DISTRIBUTED TRAINING LAUNCHER¶
OneFlow provides the oneflow.distributed.launch
module to help users start distributed training more conveniently.
Users can start distributed training by the following commands:
python3 -m oneflow.distributed.launch [Boot Option] training_script.py
For example, to start the training on single-node double-GPUs:
python3 -m oneflow.distributed.launch --nproc_per_node 2 ./script.py
For another example, start two machines, and each machine has two graphics for training.
Run on machine 0:
python3 -m oneflow.distributed.launch --nproc_per_node=2 \
--nnodes=2 \
--node_rank=0 \
--nproc_per_node=2 \
--master_addr="192.168.1.1" \
--master_port=7788 \
script.py
Run on machine 1:
python3 -m oneflow.distributed.launch --nproc_per_node=2 \
--nnodes=2 \
--node_rank=1 \
--nproc_per_node=2 \
--master_addr="192.168.1.1" \
--master_port=7788 \
script.py
Description of Common Options¶
We can view the description of the options of the launch
module after running python3 -m oneflow.distributed.launch -h
. The following are some common options:
--nnodes
: number of nodes--node_rank
: the serial number of the machines, starting from 0--nproc_per_node
: The number of processes per node to be started on each machine, which is recommended to be global with the number of GPUs--logdir
: The relative storage path of the child process log
The Relationship between Launch Module and Parallel Strategy¶
The main function of oneflow.distributed.launch
is to allow users to start distributed training more conveniently after them complete the distributed program. It saves the trouble of configuring environment variables in the cluster.

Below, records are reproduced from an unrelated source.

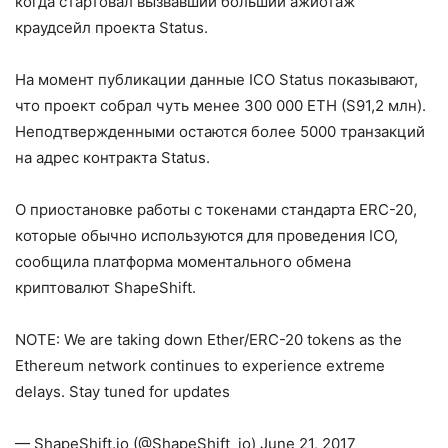
когда стартовал вызвавший больший ажиотаж
краудсейл проекта Status.
На момент публикации данные ICO Status показывают,
что проект собрал чуть менее 300 000 ETH (S91,2 млн).
Неподтвержденными остаются более 5000 транзакций
на адрес контракта Status.
О приостановке работы с токенами стандарта ERC-20,
которые обычно используются для проведения ICO,
сообщила платформа моментального обмена
криптовалют ShapeShift.
NOTE: We are taking down Ether/ERC-20 tokens as the
Ethereum network continues to experience extreme
delays. Stay tuned for updates
— ShapeShift.io (@ShapeShift_io) June 21, 2017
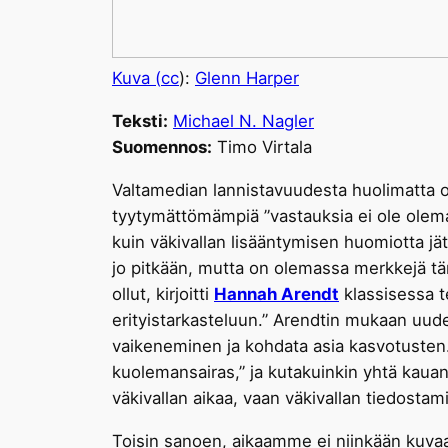
Kuva (
cc
):
Glenn Harper
Teksti:
Michael N. Nagler
Suomennos:
Timo Virtala
Valtamedian lannistavuudesta huolimatta o
tyytymättömämpiä ”vastauksia ei ole olema
kuin väkivallan lisääntymisen huomiotta j
jo pitkään, mutta on olemassa merkkejä tä
ollut, kirjoitti
Hannah Arendt
klassisessa 
erityistarkasteluun.” Arendtin mukaan uud
vaikeneminen ja kohdata asia kasvotusten.
kuolemansairas,” ja kutakuinkin yhtä kauan 
väkivallan aikaa, vaan väkivallan tiedostam
Toisin sanoen, aikaamme ei niinkään kuvaa v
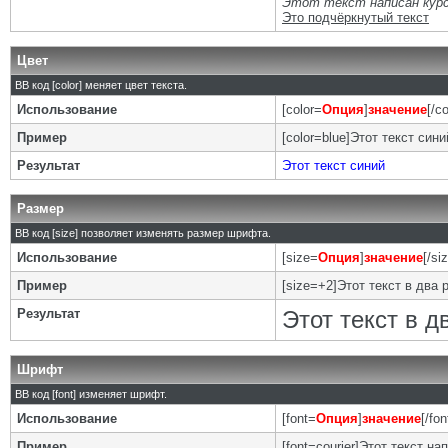
Этот текст написан кур
Это подчёркнутый текст
Цвет
BB код [color] меняет цвет текста.
Использование
[color=
Опция
]
значение
[/co
Пример
[color=blue]Этот текст синий
Результат
Этот текст синий
Размер
BB код [size] позволяет изменять размер шрифта.
Использование
[size=
Опция
]
значение
[/si
Пример
[size=+2]Этот текст в два 
Результат
Этот текст в 
Шрифт
BB код [font] изменяет шрифт.
Использование
[font=
Опция
]
значение
[/fon
Пример
[font=courier]Этот текст на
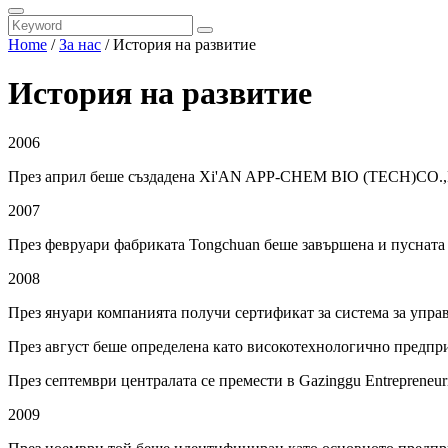
Home
/
За нас
/ История на развитие
История на развитие
2006
През април беше създадена Xi'AN APP-CHEM BIO (TECH)CO.
2007
През февруари фабриката Tongchuan беше завършена и пусната в
2008
През януари компанията получи сертификат за система за управ
През август беше определена като високотехнологично предпр
През септември централата се премести в Gazinggu Entrepreneur
2009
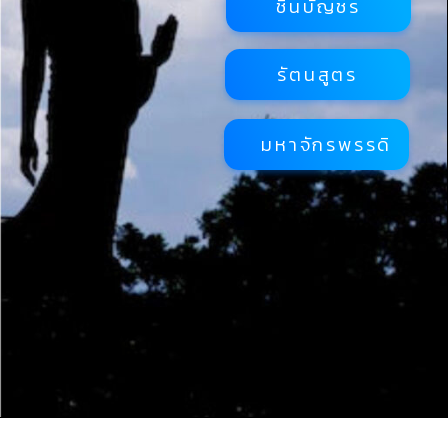
ชินบัญชร
รัตนสูตร
มหาจักรพรรดิ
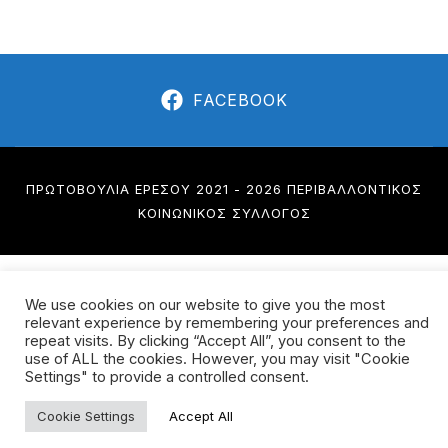
FACEBOOK
ΠΡΩΤΟΒΟΥΛΊΑ ΕΡΕΣΟΎ 2021 - 2026 ΠΕΡΙΒΑΛΛΟΝΤΙΚΌΣ
ΚΟΙΝΩΝΙΚΌΣ ΣΎΛΛΟΓΟΣ
We use cookies on our website to give you the most
relevant experience by remembering your preferences and
repeat visits. By clicking “Accept All”, you consent to the
use of ALL the cookies. However, you may visit "Cookie
Settings" to provide a controlled consent.
Cookie Settings
Accept All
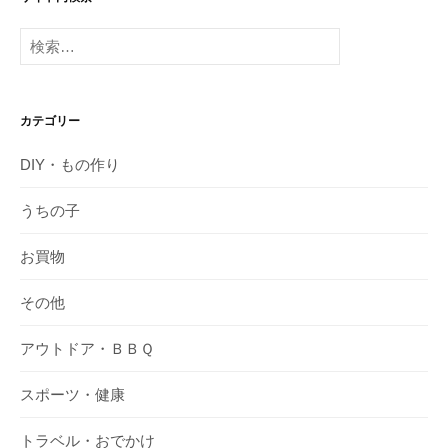
検
索:
カテゴリー
DIY・もの作り
うちの子
お買物
その他
アウトドア・ＢＢＱ
スポーツ・健康
トラベル・おでかけ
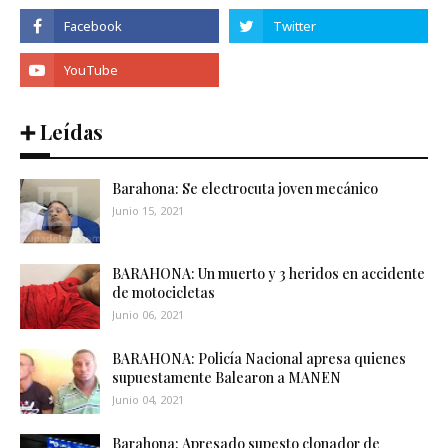
➕ Leídas
Barahona: Se electrocuta joven mecánico
Junio 15, 2021
BARAHONA: Un muerto y 3 heridos en accidente
de motocicletas
Junio 06, 2021
BARAHONA: Policía Nacional apresa quienes
supuestamente Balearon a MANEN
Junio 04, 2021
Barahona: Apresado supesto clonador de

But oneflow.distributed.launch
does not determine Parallel Strategy. The Parallel Strategy is determined by the setup of the distribution method of data and the model, and the placement of those on the physical devices.
OneFlow provides Global View and Global Tensor to flexibly configure parallel strategies. And for data parallelism, OneFlow provides the DistributedDataParallel module, which can change the single-node single-GPU script to the script of data parallel with minimal code modification.